McGiffen’s basic point is that the crisis is caused by the conditions for joining the Eurozone, and is being used by finance capital to force all the member states to adopt neoliberal policies: reduced social security, an end to stable jobs, fewer government services, and everything we have come to know and love as “austerity.”

The euro has caused the Greek crisis (as well as the Spanish, Portuguese, Irish, Italian, and other crises) in two ways:

1. Immediately, by denying Greece the normal tool countries use to resolve balance-of-payments problems: devaluation of their currency. If Greece was still using the drachma, they could devalue it and pay off their debts. But they can’t devalue the euro.

2. More essentially, Greece was brought into the eurozone at a drachma-to-euro conversion rate that overvalued the drachma. The result was that exports from Greece to other countries in the zone became more expensive, and imports to Greece from Germany (in particular) became cheaper. So naturally Greeks began to use a lot of German imports, and stopped buying locally.

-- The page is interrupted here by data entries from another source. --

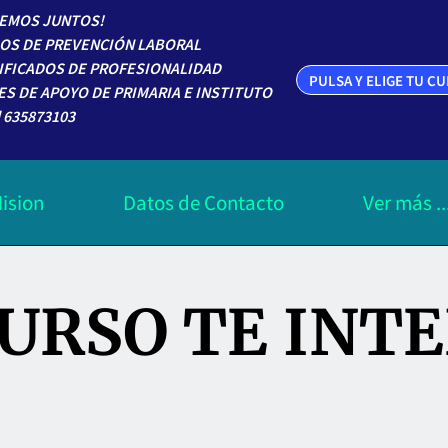
EMOS JUNTOS!
OS DE PREVENCIÓN LABORAL
IFICADOS DE PROFESIONALIDAD
PULSA Y ELIGE TU C
ES DE APOYO DE PRIMARIA E INSTITUTO
 635873103
ision
Datos de Contacto
Ver más ..
Categoria de Cursos
URSO TE INT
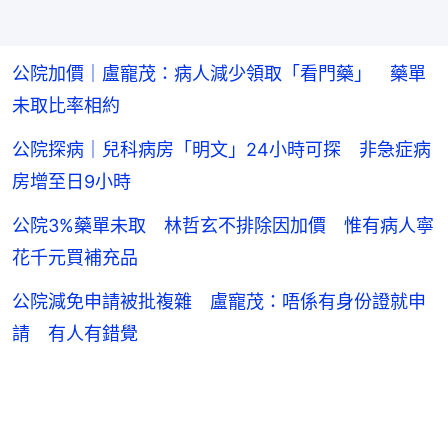
公院加價｜盧寵茂：病人減少領取「看門藥」 藥單
未取比率相約
公院探病｜兒科病房「明文」24小時可探 非急症病
房增至日9小時
公院3%藥單未取 林哲玄不排除因加價 惟有病人寧
花千元買補充品
公院減免申請被批複雜 盧寵茂：唔係有身份證就申
請 有人有錯覺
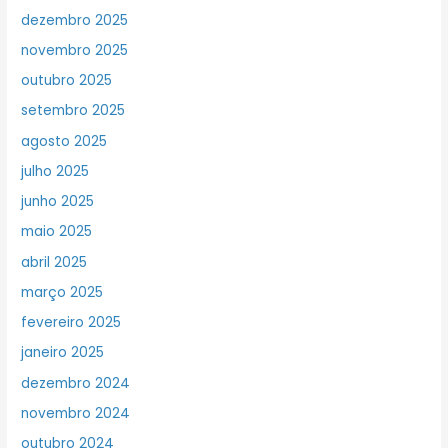
dezembro 2025
novembro 2025
outubro 2025
setembro 2025
agosto 2025
julho 2025
junho 2025
maio 2025
abril 2025
março 2025
fevereiro 2025
janeiro 2025
dezembro 2024
novembro 2024
outubro 2024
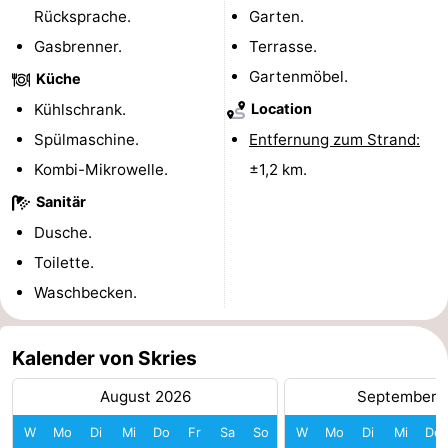
Rücksprache.
Garten.
und
Veranstaltungen
Gasbrenner.
Terrasse.
trinken
Praktisch
Gartenmöbel.
Küche
Kühlschrank.
Location
Forum
Spülmaschine.
Entfernung zum Strand:
Route
Kombi-Mikrowelle.
±1,2 km.
Sanitär
-
Dusche.
Fähre
Parken
Toilette.
Waschbecken.
Inselhüpfen
Reisebuchshop
Kalender von Skries
Medizin
August 2026
September 
W
Mo
Di
Mi
Do
Fr
Sa
So
W
Mo
Di
Mi
Do
Adressen
Region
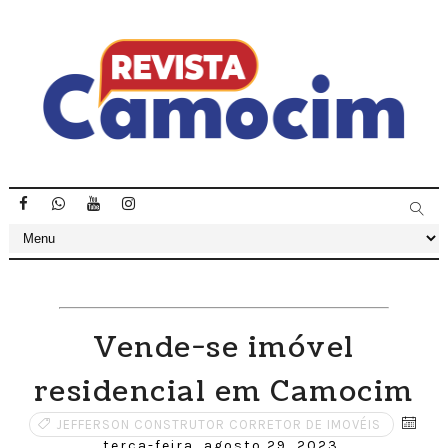
Vende-se imóvel
residencial em Camocim
JEFFERSON CONSTRUTOR CORRETOR DE IMOVÉIS
terça-feira, agosto 29, 2023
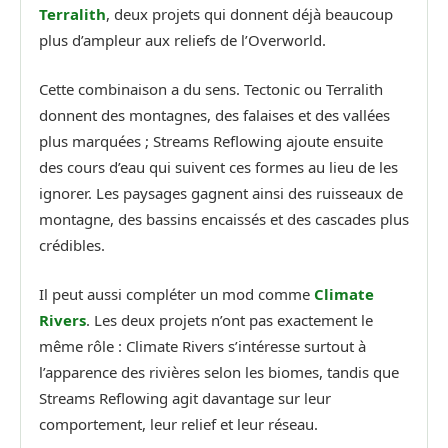
Terralith
, deux projets qui donnent déjà beaucoup
plus d’ampleur aux reliefs de l’Overworld.
Cette combinaison a du sens. Tectonic ou Terralith
donnent des montagnes, des falaises et des vallées
plus marquées ; Streams Reflowing ajoute ensuite
des cours d’eau qui suivent ces formes au lieu de les
ignorer. Les paysages gagnent ainsi des ruisseaux de
montagne, des bassins encaissés et des cascades plus
crédibles.
Il peut aussi compléter un mod comme
Climate
Rivers
. Les deux projets n’ont pas exactement le
même rôle : Climate Rivers s’intéresse surtout à
l’apparence des rivières selon les biomes, tandis que
Streams Reflowing agit davantage sur leur
comportement, leur relief et leur réseau.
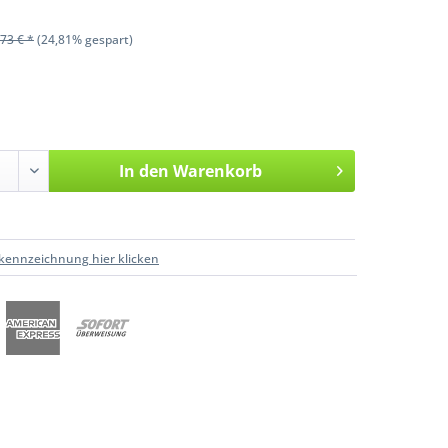
73 € *
(24,81% gespart)
In den
Warenkorb
kennzeichnung hier klicken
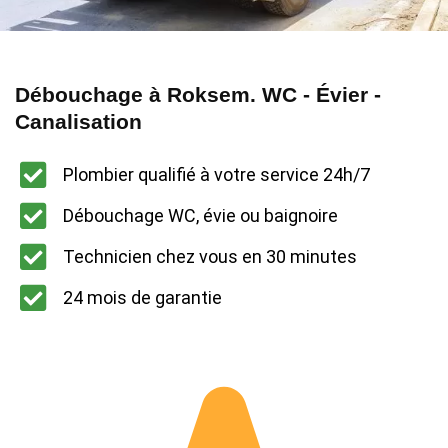
Débouchage à Roksem. WC - Évier -
Canalisation
Plombier qualifié à votre service 24h/7
Débouchage WC, évie ou baignoire
Technicien chez vous en 30 minutes
24 mois de garantie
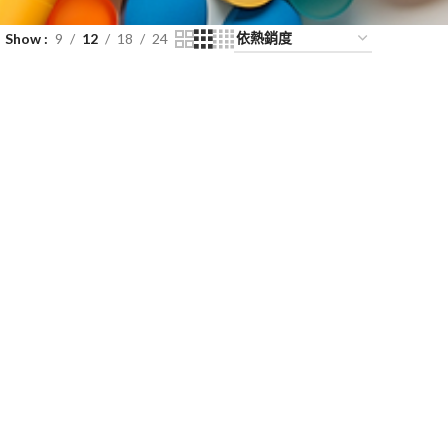
Show
9
12
18
24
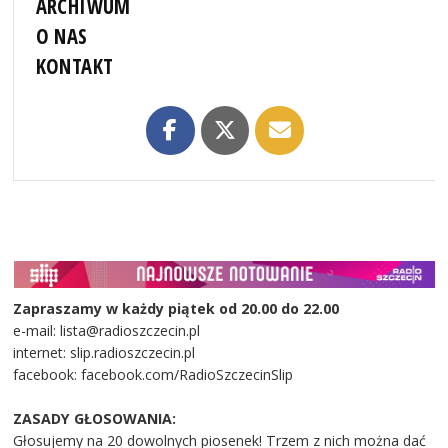
ARCHIWUM
O NAS
KONTAKT
Zapraszamy w każdy piątek od 20.00 do 22.00
e-mail: lista@radioszczecin.pl
internet: slip.radioszczecin.pl
facebook: facebook.com/RadioSzczecinSlip
ZASADY GŁOSOWANIA:
Głosujemy na 20 dowolnych piosenek! Trzem z nich można dać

The whole history of the European Union is that countries sign treaties and sell them to their people on the basis of a feeling that Europe is a good thing, and that it will be convenient to travel without having to change money all the time. But the treaties always turn out to have economic restrictions built into them. Most basically, they take more and more policy decisions out of the hands of elected national governments and put them into the hands of the bankers – specifically, the European Central Bank, backed up by the non-elected European commission.

The “democratic deficit” in the EU is well-known; the European Parliament, the only elected part of the governing structure, has little power. But even the other parts of the governing structure have their hands tied by the treaties and the rules of the eurozone.

Yesterday the Greek finance minister made one of the points I make above – you can’t have a currency union without an economic union. Unfortunately, his solution was to turn over control of his country’s economy, as well as his currency, to the European Central Bank. That would mean the bank would be free to impose austerity everywhere – just what the neoliberals (and, more importantly, finance capital) want. Less for the workers, more for the capitalists – it’s that simple.

There is another solution — Greece could leave the eurozone and default on its external debt. That would be a good thing for the people of Greece; but then, that’s not really whom the Greek government seeks to serve. Instead, the EU will continue the losing struggle to bail out Greece in order to bail out the bankers, and they will continue to drag the world economy down.